Statement: "All participants improved after the treatment."
Analysis: "Most" does not mean "all." The passage allows for some participants who did not improve. The statement's use of "all" makes it unsupported.
Answer: Can't Tell (The passage does not say whether ALL improved — it says most did. We cannot determine the status of every individual participant.)
Tip: Whenever you see an extreme word in a statement or answer option, immediately check whether the passage uses the same level of certainty.

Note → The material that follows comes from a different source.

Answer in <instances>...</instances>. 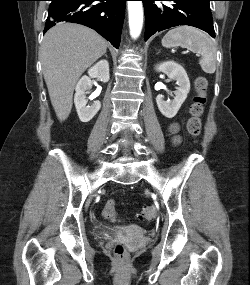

If the passage uses moderate language, the extreme statement is usually Can't Tell or False.
An answer option contains some true information from the passage but adds, changes, or omits a detail that makes the whole statement incorrect.
Passage: "The study, which involved 500 adults over a 12-month period, found that those who exercised for at least 30 minutes three times per week had lower blood pressure."
Statement: "The study found that adults who exercised for 30 minutes daily had lower blood pressure."
Analysis: The passage says "three times per week," not "daily." The statement changes this detail. Everything else is accurate, which makes the trap effective — you might skim the statement and think it matches.
Answer: False (The passage specifies three times per week, and the statement claims daily — these are different.)
Tip: When a statement closely mirrors the passage, read it extra carefully. The trap relies on you skimming and assuming it matches.
The passage states that A leads to B. The distractor claims that B leads to A.
Passage: "Increased stress levels have been linked to poor sleep quality in numerous studies."
Statement: "Poor sleep quality causes increased stress levels."
Analysis: The passage states that stress affects sleep (stress → poor sleep). The statement reverses this (poor sleep → stress). While both might be true in reality, the passage only supports one direction.
Answer: Can't Tell — The passage establishes one direction of the relationship. The reversed direction is not addressed.
The passage discusses multiple topics across different paragraphs. The distractor takes a detail from one paragraph and applies it to a topic from a different paragraph.
Passage:
Paragraph 1: "Company A reported profits of £3.2 million in 2023." Paragraph 2: "Company B, a competitor in the same sector, announced plans to expand into three new markets."
Statement: "Company A announced plans to expand into three new markets."
Analysis: The expansion plans belong to Company B (paragraph 2), not Company A. The distractor swaps the subject.
Answer: False — The passage attributes the expansion plans to Company B, not Company A.
Tip: When a statement mentions a specific entity (company, person, country), always verify that the detail is attributed to the correct entity in the passage.
The passage discusses a topic that triggers an emotional response (e.g., animal testing, climate change, inequality). The distractor exploits your emotional reaction rather than the passage content.
Passage: "The pharmaceutical company conducted trials on 200 laboratory mice to test the efficacy of a new cancer drug. The results showed a 40% reduction in tumour size."
Statement: "Animal testing is unethical."